Ça ne manque pas. À quelques semaines seulement de la campagne électorale fédérale, voilà les ministres et députés conservateurs qui tombent sur vous avec des poignées de dollars pour prouver qu’ils sont les meilleurs et, probablement, pour vous faire oublier qu’ils sont aussi les pires.
On ne peut vraiment pas jeter la pierre aux conservateurs pour ce comportement. Je n’ai pas vu un seul parti politique au pouvoir (libéral ou péquiste dans ma province natale et libéral ou conservateur au national) ne pas avoir au moins une telle séance à la veille des élections.
Dans certains pays, on assiste à des émeutes et à des massacres dans le cadre de campagnes électorales. Ici, on distribue des bonbons. Faut quant même pas se plaindre.
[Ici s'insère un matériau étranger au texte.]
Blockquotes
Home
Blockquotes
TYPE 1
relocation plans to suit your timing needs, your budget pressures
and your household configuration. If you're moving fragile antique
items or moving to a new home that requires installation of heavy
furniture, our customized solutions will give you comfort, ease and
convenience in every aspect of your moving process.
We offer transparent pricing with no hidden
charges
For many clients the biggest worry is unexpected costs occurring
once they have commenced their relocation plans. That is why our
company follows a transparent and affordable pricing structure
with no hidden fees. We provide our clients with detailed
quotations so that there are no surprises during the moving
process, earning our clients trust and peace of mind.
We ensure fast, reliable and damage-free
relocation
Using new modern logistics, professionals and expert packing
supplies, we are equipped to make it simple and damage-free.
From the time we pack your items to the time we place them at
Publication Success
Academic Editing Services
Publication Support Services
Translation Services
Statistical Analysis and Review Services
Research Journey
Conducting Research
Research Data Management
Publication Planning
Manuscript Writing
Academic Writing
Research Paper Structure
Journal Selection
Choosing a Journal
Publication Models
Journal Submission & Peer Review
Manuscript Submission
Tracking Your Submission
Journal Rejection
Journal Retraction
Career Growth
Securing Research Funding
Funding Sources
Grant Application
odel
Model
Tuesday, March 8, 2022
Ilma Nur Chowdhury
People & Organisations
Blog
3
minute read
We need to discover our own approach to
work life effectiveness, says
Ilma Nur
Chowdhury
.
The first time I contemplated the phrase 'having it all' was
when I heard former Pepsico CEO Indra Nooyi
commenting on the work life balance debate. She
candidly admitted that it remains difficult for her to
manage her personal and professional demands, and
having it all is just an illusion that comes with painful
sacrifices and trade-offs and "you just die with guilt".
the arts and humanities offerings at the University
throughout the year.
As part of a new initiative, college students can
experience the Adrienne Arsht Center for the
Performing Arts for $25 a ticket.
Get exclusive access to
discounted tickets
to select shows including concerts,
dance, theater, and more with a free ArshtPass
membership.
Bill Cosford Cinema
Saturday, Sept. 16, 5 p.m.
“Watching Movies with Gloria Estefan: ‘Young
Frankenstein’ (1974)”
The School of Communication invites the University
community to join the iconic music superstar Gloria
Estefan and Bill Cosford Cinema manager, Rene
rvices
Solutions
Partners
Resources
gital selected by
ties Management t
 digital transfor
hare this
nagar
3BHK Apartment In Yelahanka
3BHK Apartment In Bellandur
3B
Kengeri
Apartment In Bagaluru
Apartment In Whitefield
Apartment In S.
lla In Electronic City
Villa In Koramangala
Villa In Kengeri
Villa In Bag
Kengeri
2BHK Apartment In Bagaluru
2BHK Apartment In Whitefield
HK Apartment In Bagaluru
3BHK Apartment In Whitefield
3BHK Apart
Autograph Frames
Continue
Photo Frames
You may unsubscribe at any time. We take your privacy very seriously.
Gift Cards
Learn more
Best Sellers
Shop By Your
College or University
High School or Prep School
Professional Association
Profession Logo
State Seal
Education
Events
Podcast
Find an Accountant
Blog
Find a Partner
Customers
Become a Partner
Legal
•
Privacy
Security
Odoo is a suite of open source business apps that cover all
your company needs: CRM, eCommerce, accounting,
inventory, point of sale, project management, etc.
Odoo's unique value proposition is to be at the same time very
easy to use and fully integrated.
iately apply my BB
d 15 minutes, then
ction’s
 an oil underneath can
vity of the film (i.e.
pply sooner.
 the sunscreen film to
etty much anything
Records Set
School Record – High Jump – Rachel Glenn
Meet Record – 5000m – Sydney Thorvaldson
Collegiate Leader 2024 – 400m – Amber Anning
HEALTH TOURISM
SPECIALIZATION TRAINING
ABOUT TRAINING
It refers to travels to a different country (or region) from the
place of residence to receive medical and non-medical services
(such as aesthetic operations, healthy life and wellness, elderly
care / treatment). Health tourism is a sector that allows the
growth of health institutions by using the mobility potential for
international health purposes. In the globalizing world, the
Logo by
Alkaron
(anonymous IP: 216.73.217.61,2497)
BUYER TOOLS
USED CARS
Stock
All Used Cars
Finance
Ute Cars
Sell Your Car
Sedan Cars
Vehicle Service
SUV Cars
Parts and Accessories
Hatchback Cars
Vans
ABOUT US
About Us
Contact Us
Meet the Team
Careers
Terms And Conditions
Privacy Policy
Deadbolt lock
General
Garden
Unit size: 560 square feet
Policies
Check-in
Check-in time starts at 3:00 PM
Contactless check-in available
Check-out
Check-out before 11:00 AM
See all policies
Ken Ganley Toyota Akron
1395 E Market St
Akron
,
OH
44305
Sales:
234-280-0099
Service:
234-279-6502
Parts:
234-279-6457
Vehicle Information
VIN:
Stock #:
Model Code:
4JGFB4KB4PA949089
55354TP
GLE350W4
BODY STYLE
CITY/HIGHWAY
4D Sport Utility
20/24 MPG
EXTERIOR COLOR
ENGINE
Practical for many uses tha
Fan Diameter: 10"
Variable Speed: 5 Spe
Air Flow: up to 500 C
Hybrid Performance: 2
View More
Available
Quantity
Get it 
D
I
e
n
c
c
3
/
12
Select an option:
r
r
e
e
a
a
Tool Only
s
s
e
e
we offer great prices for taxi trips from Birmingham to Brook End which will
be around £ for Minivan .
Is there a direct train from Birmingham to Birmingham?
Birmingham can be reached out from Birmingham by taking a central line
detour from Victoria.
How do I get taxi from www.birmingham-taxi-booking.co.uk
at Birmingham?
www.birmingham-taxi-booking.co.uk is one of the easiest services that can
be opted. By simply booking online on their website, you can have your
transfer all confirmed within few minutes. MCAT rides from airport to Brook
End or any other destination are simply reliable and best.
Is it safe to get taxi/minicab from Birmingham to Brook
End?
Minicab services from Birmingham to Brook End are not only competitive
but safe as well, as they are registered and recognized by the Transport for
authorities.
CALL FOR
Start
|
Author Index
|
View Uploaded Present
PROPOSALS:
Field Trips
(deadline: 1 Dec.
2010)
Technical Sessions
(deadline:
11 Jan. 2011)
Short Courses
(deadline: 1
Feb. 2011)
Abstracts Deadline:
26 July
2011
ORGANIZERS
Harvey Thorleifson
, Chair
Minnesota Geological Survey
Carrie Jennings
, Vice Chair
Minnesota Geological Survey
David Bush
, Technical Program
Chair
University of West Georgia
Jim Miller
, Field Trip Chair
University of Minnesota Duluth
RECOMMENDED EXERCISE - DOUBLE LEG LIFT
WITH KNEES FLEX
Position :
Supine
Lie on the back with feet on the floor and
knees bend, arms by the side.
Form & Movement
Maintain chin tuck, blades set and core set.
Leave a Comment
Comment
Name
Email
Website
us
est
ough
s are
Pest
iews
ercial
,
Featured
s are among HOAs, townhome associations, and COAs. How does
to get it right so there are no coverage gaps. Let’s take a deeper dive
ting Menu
Et tout aussi prévisibles sont les accusations fondées des partis de l’opposition quant au caractère visiblement électoral de ces distributions d’argent. Et ils passent ensuite une couple de jours à nous expliquer pourquoi cet argent en provenance du gouvernement au pouvoir n’est pas suffisant, mais qu’ils nous en donneront plus lorsqu’ils seront au pouvoir.
C’est tellement classique et commun que j’ai arrêté de m’en faire avec ces stratégies de campagnes électorales. Et c’est là le danger. Réagir à cela avec cynisme ou dégoût démontrerait que je me soucie encore du fait politique, ce qui est fondamentalement sain. Cependant, l’indifférence que je ressens est à la base de la pire menace à la démocratie : le désintérêt.
On note souvent que le taux de participation électorale dépasse à peine 60 % au Canada. Ça veut dire qu’un parti politique qui gagne avec 45 % du vote exprimés n’aura donc reçu que l’appui de 27 % de la population. En effet, 40 % n’ont pas voté pour ce parti ou pour quelque parti que ce soit et les autres partis politiques se partagent 33 % du vote des électeurs.
Le désintérêt de la population face à la politique est une menace à la démocratie, mais comme ce désintérêt est aussi basé sur le comportement des politiciens, il faut évidemment conclure que ce sont les politiciens qui sont la raison principale du manque de démocratie réelle dans le système électoral canadien. Et ce ne sera pas une loi pour forcer les gens à voter qui fera une différence.